Eversheds boss Bryan Hughes talks about leadership in a global downturn
Has the prospect of running a law firm become that unattractive? The number of uncontested management elections at firms this year suggests so.
Allen & Overy’s management duo both sailed back into office in January, as did Addleshaw Goddard managing partner Paul Devitt. Nobody thought to stand against Berwin Leighton Paisner managing partner Neville Eisenberg in Feburary, nor Taylor Wessing’s Tim Eyles in May.
And so it was for Eversheds chief executive Bryan Hughes, who was given a second four-year term at the helm on 9 October.
“It’s difficult to run a law firm in times such as these,” says Hughes. “It’s a time of uncertainty and you have to make difficult decisions that people won’t like.
“Six or seven years ago it was a case of – even a turkey can fly in a high wind,” adds Hughes, meaning that in the boom years firms did not have to be lean to make money.
Indeed, with his first term beginning in September 2008 Hughes’ reign so far as chief executive has been defined by the global economic crash. And with chief executives at Eversheds limited to two four-year terms – “I’m Obama-like in that respect,” quips Hughes – it’s possible that he will have stood down before markets recover. “I used to joke that I didn’t want to spend my whole time as a chief executive in recession, but that’s come back to bite me in the arse.

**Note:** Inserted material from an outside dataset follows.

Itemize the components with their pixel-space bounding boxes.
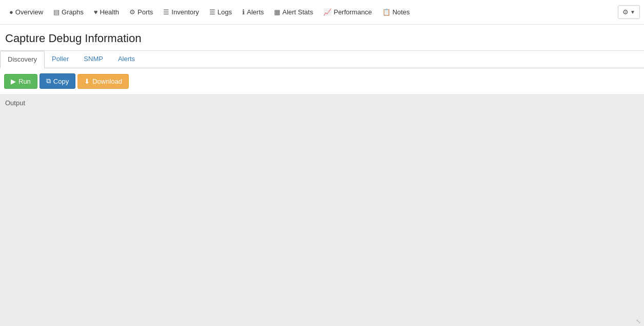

“It would be nice to get a bit of wind in our sails. We’ve got a streamlined business now so any growth would jump straight onto the bottom line.”
Asked what his proudest achievement has been, Hughes concedes that it has “probably been more a case of relief than pride in these difficult times” but says he has been happy with the firm’s return to profitability and keeping staff and partners informed and engaged during successive rounds of cuts.
Eversheds’ next three-year strategy is focused on making its international offices of a uniform quality.
That, says Hughes, would be his legacy: “If I can do it I’ll leave a happy man.”